MIR transmission spectroscopy – a new method to monitor bacterial fed-batch cultures?

Written by Eva Arnold Posted in Think out of the box

Microbial production of recombinant proteins has become one of the most important tools in modern biotechnology and drug discovery. The production of the drug insulin is probably the best-known example.

In developing and optimizing a recombinant protein production system, it is important to ensure that sufficient nutrients are supplied to ensure good bacterial growth. Unfortunately, it doesn’t help simply providing an excess of nutrients, as in Escherichia coli this results in the production of growth-inhibiting side-products, which negatively impacts protein yield. Therefore, goal is to maintain a sufficient nutrient supply without triggering the production of growth-inhibiting products. Like this, a high cell density and, consequently, a good protein yield will be reached.

To properly dose the nutrient and buffer supply to create ideal cell growth conditions, a system is needed that simultaneously with the cultivation of the bacteria measures the concentration of nutrients, side-products and other factors such as the pH.

One of the growth-inhibiting side-products is acetate, which E.coli is releasing in case of a glucose concentration being too high. Due to the lack of on-line analysis systems for acetate, it has not yet been possible to directly adjust the glucose supply to the acetate concentration. Now, the scientists of Prof. Dr. med. Richard Biener’s group from the University of Esslingen suggest a method that can resolve this problem (Hofmann J et al. (2017) Acetatmessung mit MIR-Transmissionsspektroskopie bei der E.coli-Kultur. BIOspektrum 3:273-275).

In collaboration with an external company, they developed a special mid-infrared (MIR) spectroscopic device for on-line analysis of aqueous samples. Using MIR spectroscopy to analyze aqueous samples is a challenge, as water in the mid-infrared range exhibits high intrinsic absorption, making it difficult to quantify substances dissolved in water.
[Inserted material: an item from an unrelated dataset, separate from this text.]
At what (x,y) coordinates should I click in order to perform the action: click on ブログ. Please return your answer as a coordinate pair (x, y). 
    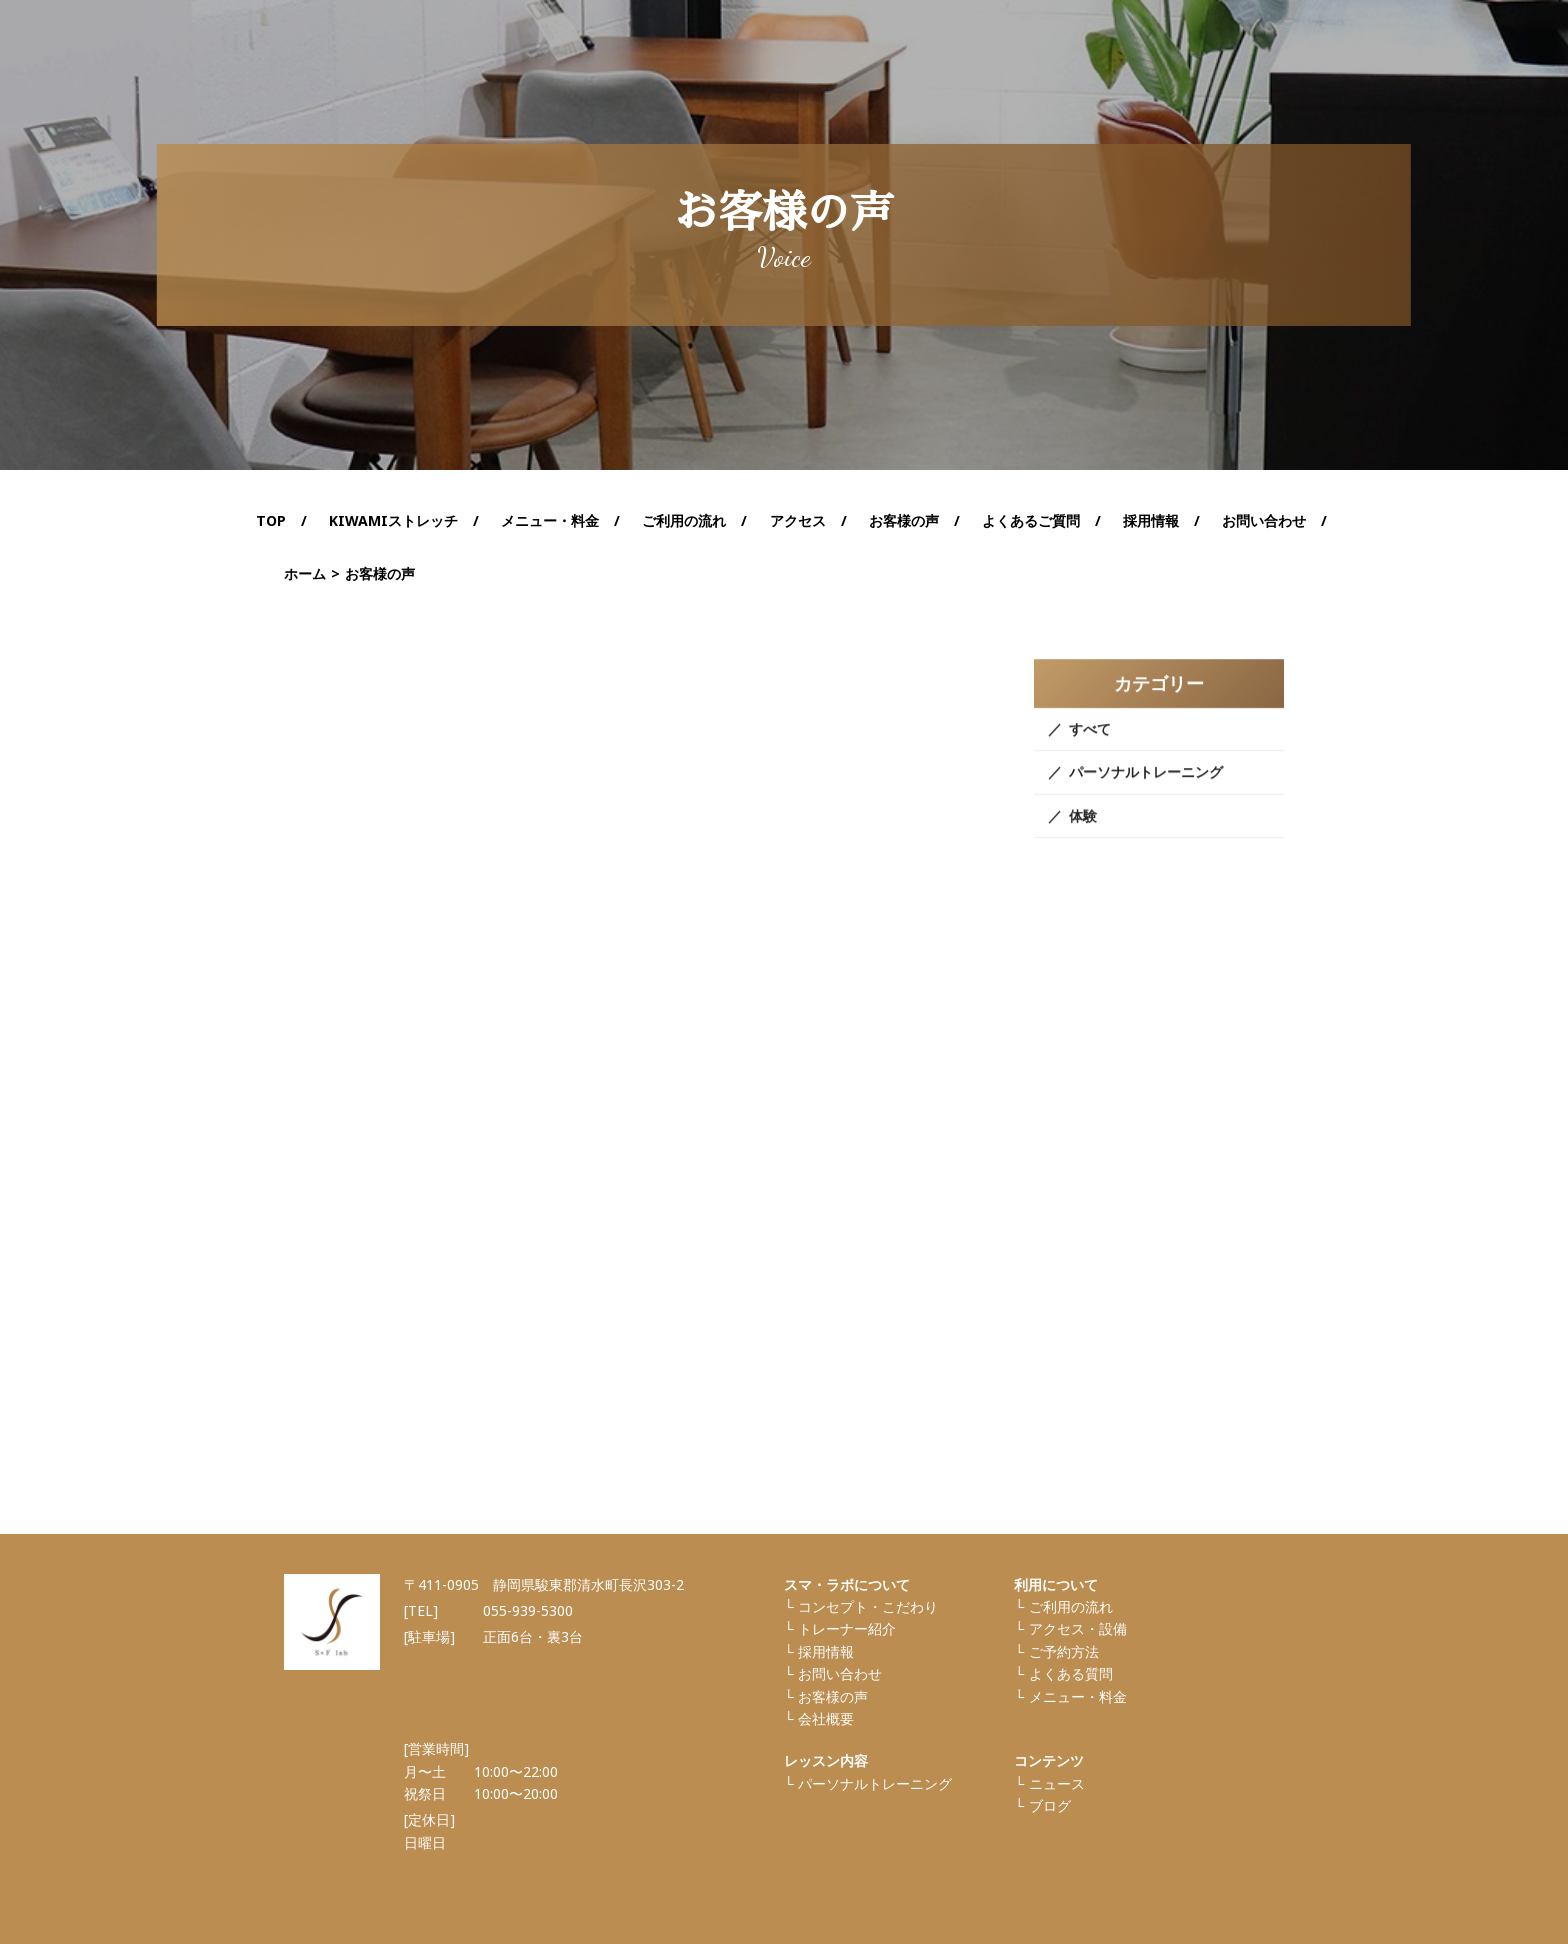
    Looking at the image, I should click on (1050, 1805).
To overcome this problem, the scientists developed a flow cell that allows the analysis of aqueous samples within minutes due to a cell length of less than 10 μm. They were able to reliably quantify acetate in concentrations starting from 5 mg/L, which corresponds to the lower ppm range.

As a model organism, the scientists used a proline auxotrophic E.coli strain for recombinant production of green fluorescent proteins (GFP). In addition to acetate, the concentrations of other metabolites such as pyruvate, succinate and lactate as well as important components of the medium such as glucose, proline, ammonium, sulfate and citrate were determined using the MIR spectroscopy method. Interestingly, the data analysis was done using database-based algorithms, which saves time and money because calibration is no longer necessary. The agreement of the data from the MIR spectroscopy method with classically measured (enzymatically, colorimetrically) values for glucose, acetate and phosphate largely confirms the consistency of the algorithm. But it should be noted that a comparison of the values for the seven remaining substances is not mentioned.
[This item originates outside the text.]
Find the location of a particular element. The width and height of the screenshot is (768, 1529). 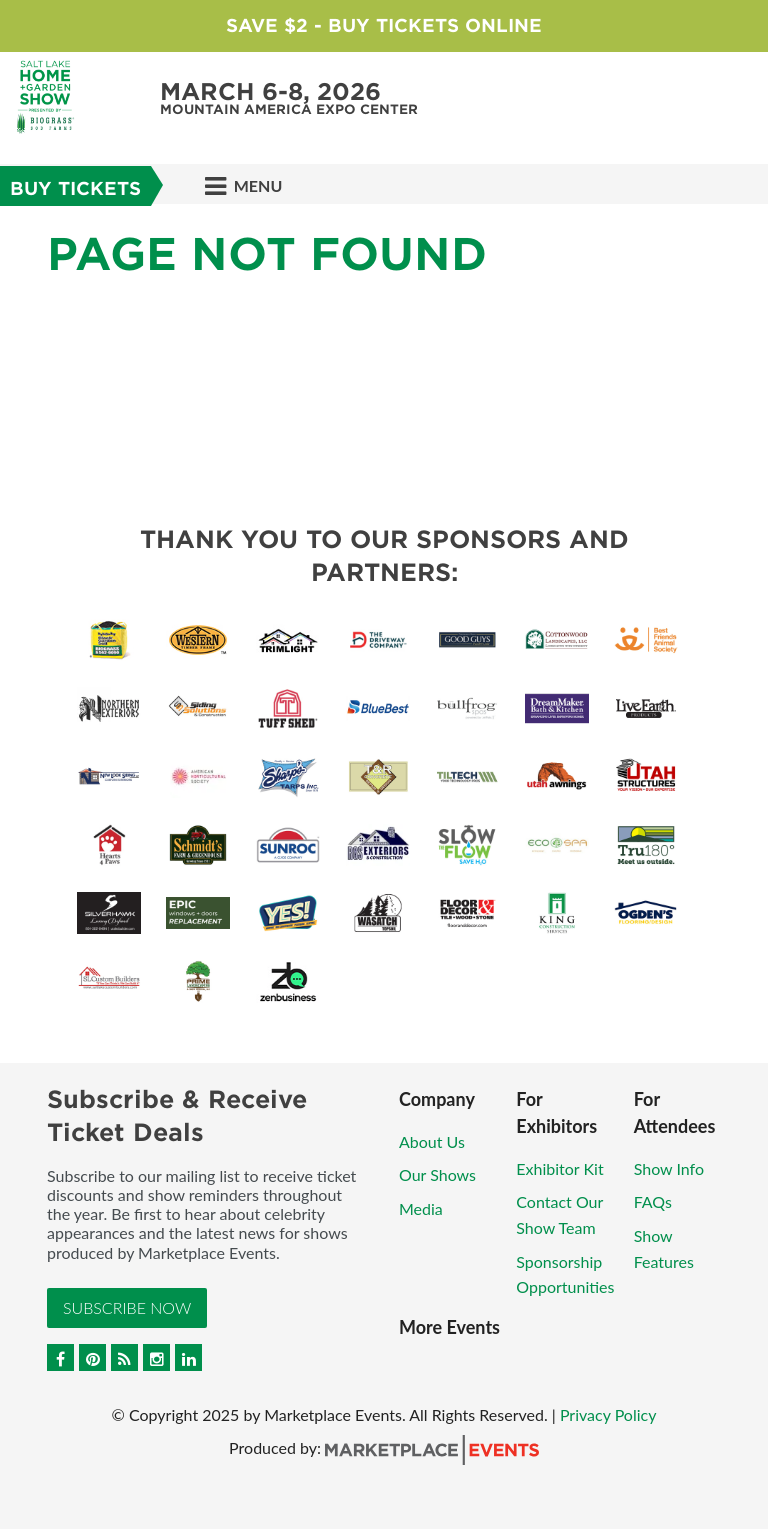

Media is located at coordinates (421, 1208).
The method presented in this article promises short measurement times, a small evaluation effort and good potential for fully automating fed-batch cultures. According to the scientists, the MIR spectroscopy method can also be used to determine protein structure and conformation, thereby enabling quality control of the proteins at the same time as growth control. A statement about the yield of the produced GFP is missing.

Using MIR spectroscopy, many substances can be detected, identified and quantified in parallel. The possibility presented here of applying MIR spectroscopy to aqueous samples creates a wide range of new application fields. This method is expected to be of great interest for rapid quality control during a production process in pharmaceutical companies and especially for effective screenings during process development. Complex HPLC methods might be replaced by the new method, which could save time and resources. However, it should be noted that the algorithm used to evaluate the data must be specifically tailored to the process. It remains to be shown to what extent this method will prove it’s worth in the application fields mentioned above.